Ce n’est pas assez d’avoir assuré le triomphe de la liberté publique par l’énergie de votre courage et l’ascendant de vos lumières : vous voulez transmettre cette importante conquête à vos enfants; mais ce serait leur léguer un stérile bienfait que de ne pas chercher à leur en garantir la durée ; de là naît pour vous le besoin de les préparer par des lumières à conserver cette liberté, fruit des longs efforts et des sublimes travaux de leurs pères ; de là la nécessité de l’instruction : un peuple éclairé doit se maintenir libre ; eh ! comment pourrait-il avoir la faiblesse de traîner des fers, s’il peut se faire une idée juste de l’homme ? s’il voit un tyran avec toute l’horreur qu’il inspire ?

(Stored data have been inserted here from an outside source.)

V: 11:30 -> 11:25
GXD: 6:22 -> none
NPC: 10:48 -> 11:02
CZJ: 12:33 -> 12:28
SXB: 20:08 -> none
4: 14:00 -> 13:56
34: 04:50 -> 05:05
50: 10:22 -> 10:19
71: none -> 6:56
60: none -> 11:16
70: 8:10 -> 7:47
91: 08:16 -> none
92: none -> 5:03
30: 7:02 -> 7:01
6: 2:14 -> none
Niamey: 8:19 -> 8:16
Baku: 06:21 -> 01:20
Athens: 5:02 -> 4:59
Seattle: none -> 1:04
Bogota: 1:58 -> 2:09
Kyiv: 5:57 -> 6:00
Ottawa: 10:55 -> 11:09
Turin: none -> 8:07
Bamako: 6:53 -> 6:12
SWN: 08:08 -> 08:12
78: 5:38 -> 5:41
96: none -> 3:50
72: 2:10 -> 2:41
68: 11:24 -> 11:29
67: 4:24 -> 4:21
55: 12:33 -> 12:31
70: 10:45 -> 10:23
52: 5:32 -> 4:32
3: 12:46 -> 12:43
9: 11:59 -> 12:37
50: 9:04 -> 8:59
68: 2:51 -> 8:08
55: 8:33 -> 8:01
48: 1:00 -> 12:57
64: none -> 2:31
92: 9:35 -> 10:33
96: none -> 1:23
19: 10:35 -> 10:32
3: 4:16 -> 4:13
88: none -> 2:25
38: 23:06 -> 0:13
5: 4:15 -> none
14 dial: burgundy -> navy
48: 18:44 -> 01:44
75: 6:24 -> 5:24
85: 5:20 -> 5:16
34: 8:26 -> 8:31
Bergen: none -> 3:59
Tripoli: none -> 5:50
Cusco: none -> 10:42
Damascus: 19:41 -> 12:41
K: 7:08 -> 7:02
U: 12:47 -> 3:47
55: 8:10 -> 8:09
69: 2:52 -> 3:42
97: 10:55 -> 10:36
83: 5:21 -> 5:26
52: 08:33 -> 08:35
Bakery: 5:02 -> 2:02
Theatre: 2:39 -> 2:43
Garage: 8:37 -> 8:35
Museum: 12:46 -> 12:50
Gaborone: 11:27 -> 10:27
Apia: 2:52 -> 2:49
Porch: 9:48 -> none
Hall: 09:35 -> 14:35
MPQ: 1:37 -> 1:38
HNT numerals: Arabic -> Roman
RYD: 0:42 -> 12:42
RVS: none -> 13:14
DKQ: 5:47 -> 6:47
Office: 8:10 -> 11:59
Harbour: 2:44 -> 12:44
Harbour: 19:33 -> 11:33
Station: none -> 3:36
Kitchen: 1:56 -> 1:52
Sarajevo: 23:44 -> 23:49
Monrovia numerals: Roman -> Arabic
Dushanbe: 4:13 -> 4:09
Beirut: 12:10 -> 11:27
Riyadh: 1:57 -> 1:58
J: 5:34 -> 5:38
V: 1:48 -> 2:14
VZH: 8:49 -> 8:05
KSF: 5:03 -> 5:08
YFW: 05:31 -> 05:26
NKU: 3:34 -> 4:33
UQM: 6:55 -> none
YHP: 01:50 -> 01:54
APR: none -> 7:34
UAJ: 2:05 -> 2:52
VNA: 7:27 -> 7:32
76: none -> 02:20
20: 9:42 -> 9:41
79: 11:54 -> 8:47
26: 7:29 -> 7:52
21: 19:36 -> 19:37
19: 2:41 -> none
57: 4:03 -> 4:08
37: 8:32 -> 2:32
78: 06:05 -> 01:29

L’ordre social est fondé sur les lois : les lois s’appuient sur les mœurs : les mœurs s’épurent et se conservent par l’éducation ; l’instruction et l’éducation doivent donc marcher ensemble et se prêter un appui mutuel ; car, comme a dit un philosophe célèbre, on ne forme pas l’homme en deux temps. En renversant la tyrannie, le premier pas à faire, c’est de répandre les lumières : sans elles le froid inactif de l’ignorance gagnerait bientôt jusqu’aux extrémités du corps social, et vous auriez amené les Français à cet état de dégradation où voulait les réduire un des visirs que nous nommions ministres, lequel se flattait que bientôt on n’imprimerait en France que des almanachs.

Il est temps sans doute de pourvoir à l’un des besoins les plus essentiels et les plus négligés de la République ; hâtons-nous d’établir l’enseignement, mais sur un plan plus national, plus organique, plus digne, en un mot, de nos futures destinées. Telles ont été les vues du Comité et les intentions qu’il s’est attaché à remplir.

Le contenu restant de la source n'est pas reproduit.